▶ [Exercise description] When you retype the data, keep every line exactly as it appears.
********
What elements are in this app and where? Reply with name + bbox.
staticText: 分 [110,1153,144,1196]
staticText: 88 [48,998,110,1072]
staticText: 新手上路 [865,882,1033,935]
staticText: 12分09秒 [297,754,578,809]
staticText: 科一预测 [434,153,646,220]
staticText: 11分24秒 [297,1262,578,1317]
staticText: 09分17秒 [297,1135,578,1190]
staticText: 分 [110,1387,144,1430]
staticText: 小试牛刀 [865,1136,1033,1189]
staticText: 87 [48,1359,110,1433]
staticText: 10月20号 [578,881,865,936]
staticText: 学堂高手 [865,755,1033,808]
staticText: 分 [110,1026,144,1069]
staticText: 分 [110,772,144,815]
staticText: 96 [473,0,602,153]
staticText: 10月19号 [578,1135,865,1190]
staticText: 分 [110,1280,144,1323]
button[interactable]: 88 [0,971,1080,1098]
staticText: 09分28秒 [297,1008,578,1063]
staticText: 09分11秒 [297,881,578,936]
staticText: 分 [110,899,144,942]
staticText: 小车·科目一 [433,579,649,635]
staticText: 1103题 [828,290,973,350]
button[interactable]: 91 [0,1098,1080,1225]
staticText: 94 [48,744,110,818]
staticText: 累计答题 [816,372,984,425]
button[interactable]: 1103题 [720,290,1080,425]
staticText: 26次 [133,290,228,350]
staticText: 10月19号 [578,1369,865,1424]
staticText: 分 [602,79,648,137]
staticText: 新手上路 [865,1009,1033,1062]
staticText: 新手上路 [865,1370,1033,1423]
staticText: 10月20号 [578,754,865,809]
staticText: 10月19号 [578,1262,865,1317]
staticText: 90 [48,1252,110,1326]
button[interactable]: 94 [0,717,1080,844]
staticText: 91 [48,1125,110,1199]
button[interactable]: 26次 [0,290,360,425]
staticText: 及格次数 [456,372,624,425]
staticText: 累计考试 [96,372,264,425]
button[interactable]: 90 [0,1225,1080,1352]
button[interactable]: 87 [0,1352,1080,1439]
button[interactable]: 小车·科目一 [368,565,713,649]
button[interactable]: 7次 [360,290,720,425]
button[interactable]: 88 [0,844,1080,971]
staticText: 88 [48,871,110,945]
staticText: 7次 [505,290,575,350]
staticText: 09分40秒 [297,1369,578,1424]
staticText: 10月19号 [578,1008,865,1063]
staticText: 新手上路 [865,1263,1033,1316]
********
▶ [Written answer]
What elements are in this app and where? Reply with name + bbox.
staticText: 分 [110,1153,144,1196]
staticText: 88 [48,998,110,1072]
staticText: 新手上路 [865,882,1033,935]
staticText: 12分09秒 [297,754,578,809]
staticText: 科一预测 [434,153,646,220]
staticText: 11分24秒 [297,1262,578,1317]
staticText: 09分17秒 [297,1135,578,1190]
staticText: 分 [110,1387,144,1430]
staticText: 小试牛刀 [865,1136,1033,1189]
staticText: 87 [48,1359,110,1433]
staticText: 10月20号 [578,881,865,936]
staticText: 学堂高手 [865,755,1033,808]
staticText: 分 [110,1026,144,1069]
staticText: 分 [110,772,144,815]
staticText: 96 [473,0,602,153]
staticText: 10月19号 [578,1135,865,1190]
staticText: 分 [110,1280,144,1323]
button[interactable]: 88 [0,971,1080,1098]
staticText: 09分28秒 [297,1008,578,1063]
staticText: 09分11秒 [297,881,578,936]
staticText: 分 [110,899,144,942]
staticText: 小车·科目一 [433,579,649,635]
staticText: 1103题 [828,290,973,350]
button[interactable]: 91 [0,1098,1080,1225]
staticText: 94 [48,744,110,818]
staticText: 累计答题 [816,372,984,425]
button[interactable]: 1103题 [720,290,1080,425]
staticText: 26次 [133,290,228,350]
staticText: 10月19号 [578,1369,865,1424]
staticText: 分 [602,79,648,137]
staticText: 新手上路 [865,1009,1033,1062]
staticText: 新手上路 [865,1370,1033,1423]
staticText: 10月20号 [578,754,865,809]
staticText: 10月19号 [578,1262,865,1317]
staticText: 90 [48,1252,110,1326]
button[interactable]: 94 [0,717,1080,844]
staticText: 91 [48,1125,110,1199]
button[interactable]: 26次 [0,290,360,425]
staticText: 及格次数 [456,372,624,425]
staticText: 累计考试 [96,372,264,425]
button[interactable]: 90 [0,1225,1080,1352]
button[interactable]: 87 [0,1352,1080,1439]
button[interactable]: 小车·科目一 [368,565,713,649]
button[interactable]: 7次 [360,290,720,425]
button[interactable]: 88 [0,844,1080,971]
staticText: 88 [48,871,110,945]
staticText: 7次 [505,290,575,350]
staticText: 09分40秒 [297,1369,578,1424]
staticText: 10月19号 [578,1008,865,1063]
staticText: 新手上路 [865,1263,1033,1316]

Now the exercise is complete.